Closed CalumGabbutt closed 3 years ago
I have no idea what could be causing such behavior. What do the samples look like prior to this error?
I'm running the sampling on a HPC, so unsuccessful sampling runs aren't saved. However, here is a copy of the output log of the samples, does that help? chain4_O7.o2412976.17.txt
That does help a bit. The run actually looks like it's sampling just fine, except that it's clearly reaching some peak in log-likelihood by the end. There are also some warning messages implying it might be near an edge. This implies that the first parameter might be poorly-behaved prior to failure, but it's hard to say for sure without some printouts of prior parameter values. Is there possibly a weird solution where that first parameter can race off to infinity?
There is a degree of collinearity between the first, second and third parameters (each of them is a rate parameter in a set of differential equations, which is solved using matrix exponentiation along with a known time parameter), could that lead to the odd behaviour? Here is a pickled (using joblib) sample for the same data but with a slightly different model that did finish successfully ( https://drive.google.com/file/d/1U3RcRUkBk3OAPahUKmR1Ebe9fCs4mtuS/view?usp=sharing )
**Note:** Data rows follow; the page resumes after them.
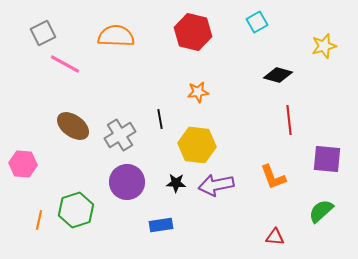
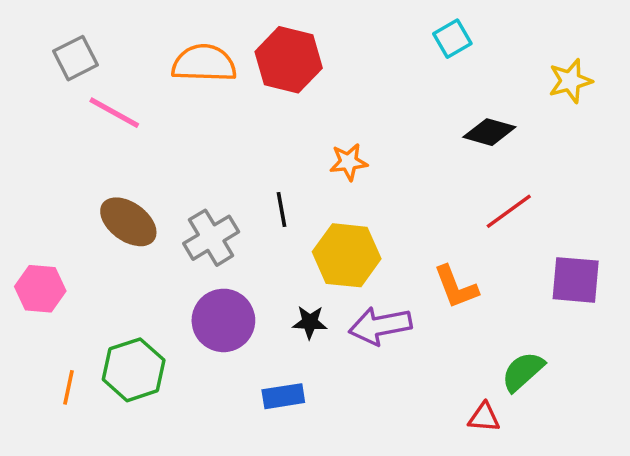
red hexagon: (193, 32) -> (289, 60), moved
red line: (289, 120) -> (509, 211), turned 60
orange L-shape: (273, 177) -> (456, 287), moved
green semicircle: (321, 211) -> (523, 372), moved

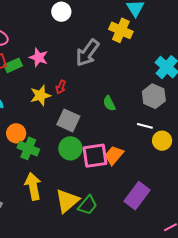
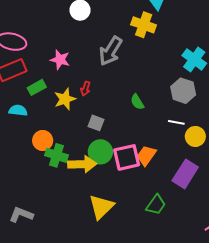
green rectangle: (13, 65) -> (37, 87), moved
gray square: (68, 120) -> (96, 123), size x0.7
yellow arrow: (33, 186) -> (82, 164), moved, turned 104
purple rectangle: (137, 196) -> (185, 174), moved
green trapezoid: (88, 205) -> (156, 205), moved

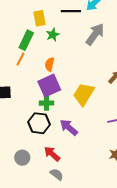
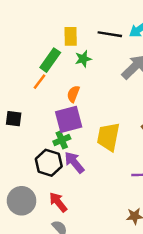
yellow trapezoid: (84, 94) -> (108, 137), turned -30
green cross: (46, 103) -> (62, 140), turned -32
purple arrow: (69, 127) -> (74, 162), moved
gray circle: (22, 158) -> (22, 201), size x1.5

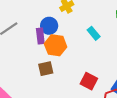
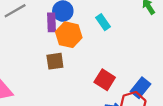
cyan rectangle: (94, 33) -> (103, 22), moved

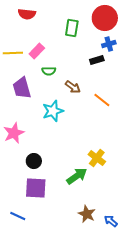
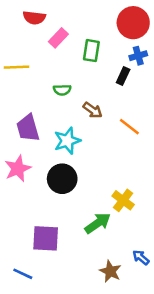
green rectangle: (72, 28) -> (91, 51), moved
pink rectangle: (37, 51) -> (58, 38), moved
black rectangle: (97, 60) -> (123, 76), turned -48
purple trapezoid: (22, 88) -> (28, 128), moved
black circle: (34, 161) -> (62, 179), moved, size x1.5
blue arrow: (111, 221) -> (141, 257), moved

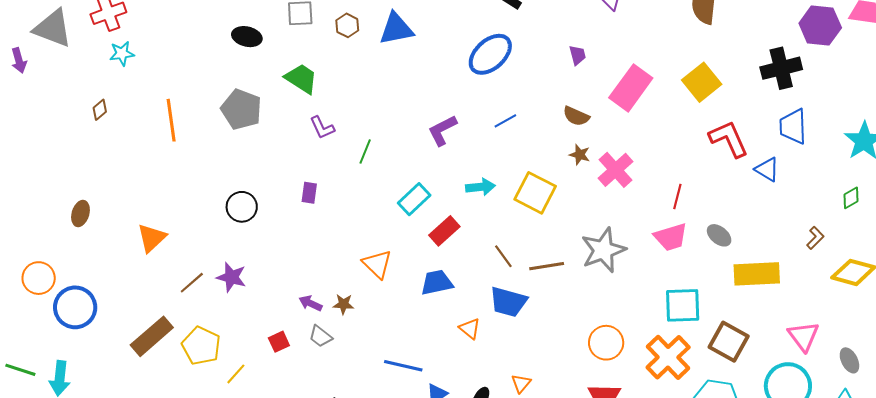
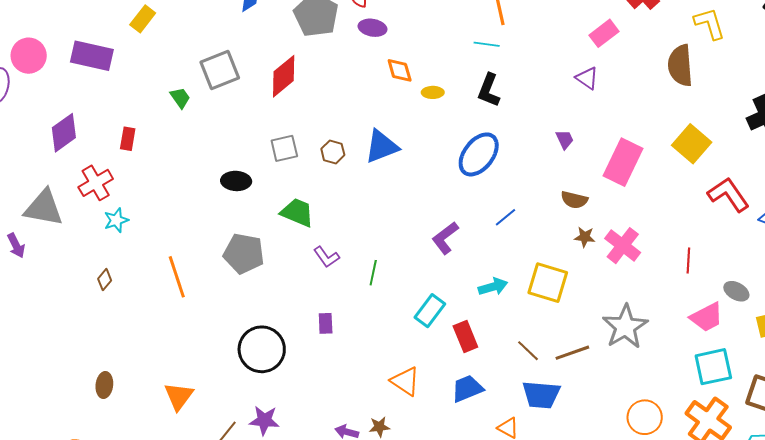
black circle: (242, 207) -> (262, 349), size x1.5
red rectangle: (444, 231) -> (465, 336), turned -60
pink trapezoid: (671, 237) -> (707, 317), moved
That could be part of the issue. I don't have time today to dig into the pickle file, but I'll try and take a look at some point soon-ish and see if I can give some additional feedback if anything pops out.
Thank you, if you have an explanation of how to save the incomplete samples, I can have a go at generating samples from a run with the above error?
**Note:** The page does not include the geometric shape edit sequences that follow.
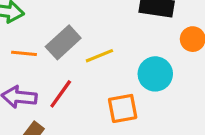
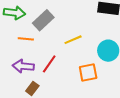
gray rectangle: (63, 42) -> (43, 20), moved

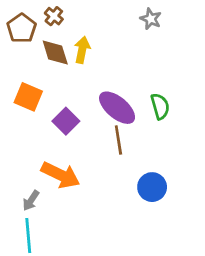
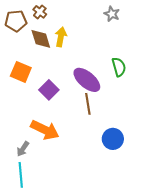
brown pentagon: (22, 28) -> (16, 21), turned 30
green semicircle: (160, 106) -> (119, 67), moved

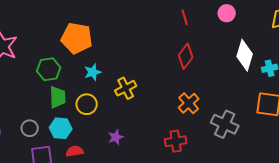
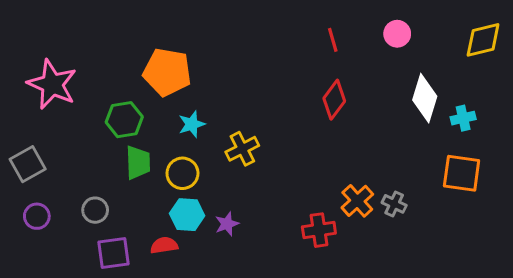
orange cross: (189, 103) -> (357, 201), moved
gray cross: (225, 124) -> (394, 204), size x0.6
cyan hexagon: (61, 128) -> (187, 215), moved

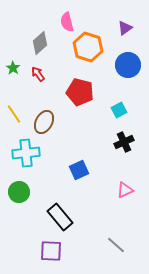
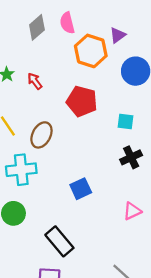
purple triangle: (125, 28) -> (118, 35), moved
gray diamond: (40, 43) -> (37, 27), moved
cyan square: (119, 110) -> (126, 121), turned 35

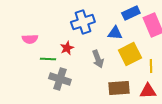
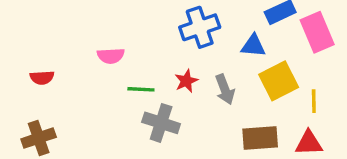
red star: (67, 48) -> (186, 81), moved

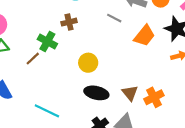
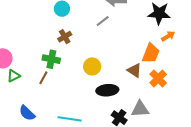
gray line: (114, 18) -> (103, 21), turned -48
orange trapezoid: (144, 36) -> (151, 53), moved
brown triangle: (130, 93) -> (134, 70), moved

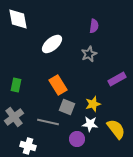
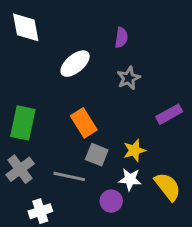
purple semicircle: (94, 26) -> (121, 38), moved
green rectangle: (16, 85) -> (23, 123), size x1.6
white cross: (28, 146) -> (40, 211), turned -35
One solution I like is to save the output in batches. If you specify something like maxiter
then you can easily do something like:
for i in range(1, n):
sampler.run_nested(maxiter=i*batch, ...)
res = sampler.results
pickle.dump(res, 'res_{}.pkl'.format(i))
Since the sampler restarts where it left off, this generally should work unless you're doing something weird with the memory. You can be more sophisticated, but that basic structure should work as a place to start.
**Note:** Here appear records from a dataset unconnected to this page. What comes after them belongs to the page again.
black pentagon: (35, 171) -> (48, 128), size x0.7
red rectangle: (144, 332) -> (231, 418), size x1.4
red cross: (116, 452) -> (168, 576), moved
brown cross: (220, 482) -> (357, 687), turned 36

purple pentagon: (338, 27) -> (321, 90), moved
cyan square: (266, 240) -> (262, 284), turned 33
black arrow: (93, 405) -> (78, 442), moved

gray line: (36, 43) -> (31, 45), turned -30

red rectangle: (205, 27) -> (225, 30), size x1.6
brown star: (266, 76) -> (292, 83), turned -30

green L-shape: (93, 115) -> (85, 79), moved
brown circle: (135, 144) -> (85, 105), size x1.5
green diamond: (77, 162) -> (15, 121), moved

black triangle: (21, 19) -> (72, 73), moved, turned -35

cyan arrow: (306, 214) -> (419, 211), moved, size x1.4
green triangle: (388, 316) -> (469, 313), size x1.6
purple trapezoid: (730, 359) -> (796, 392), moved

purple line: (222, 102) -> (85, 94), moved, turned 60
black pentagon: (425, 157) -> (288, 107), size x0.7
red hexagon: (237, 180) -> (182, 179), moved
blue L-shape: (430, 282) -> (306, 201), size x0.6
Here are the samples generated before the sampler crashed (only nlive=200, but the ValueError occurs at a similar logz value) https://drive.google.com/file/d/19IFEMGTiDo_IrAfOUlmyz5xVK5MEBW39/view?usp=sharing
Thanks. I’ll try to take a look over the next few days and get back to you.
A very late follow-up to this, but I believe the recent improvements to the stability and behaviour of the bounding distributions (#219 and others) should now resolve this and other similar issues, so I'm tentatively closing this.
I'm currently using dynesty to perform static nested sampling on a custom likelihood function with 'multi' bounds and 'rwalk' sampling (1500 nlive points). The sampler runs perfectly 99% of the time, however for some of the data samples, the runs fail with the error:
Exception while calling loglikelihood function: params: [ inf 2.86408389e-02 2.22182571e-02 4.04356563e-02 9.23900098e-01 1.17080224e+02 5.64710836e+01 2.27116477e+02 1.33147622e+02 1.88771848e+02 1.46173472e+02 1.30782723e+02 7.62809350e+01 1.34494380e+02 5.20331440e+00 9.39797359e+01 1.34037074e+02 1.10568351e+02 1.17584204e+02 1.15930547e+02 1.23936813e+02 1.29542150e+02 1.02526209e+02 5.47408794e+01 8.79609015e+01 1.21207516e+02 9.86264815e+01 9.85764264e+01 1.25517338e+02 1.77819488e+02 7.18671872e+01 1.05594272e+02 2.60180178e+01 1.91192474e+01 4.99152480e+01 1.79858705e+01 5.50634020e+01 1.46721796e+02 8.48983385e+01 1.74806408e+02 5.72236037e+01 1.71734397e+02] args: [] kwargs: {}
Based on the values of the other runs, the "true" value of params[0] is ~1, so the sampler overflowing is a bit surprising. I know this many parameters is pushing what 'rwalk' can sample effectively, but it does seem to work for the majority of samples. Slice sampling seems to take so long as to be unusable. Also, this error occurs very late in the sample run. Do you have any ideas on how to fix this issue?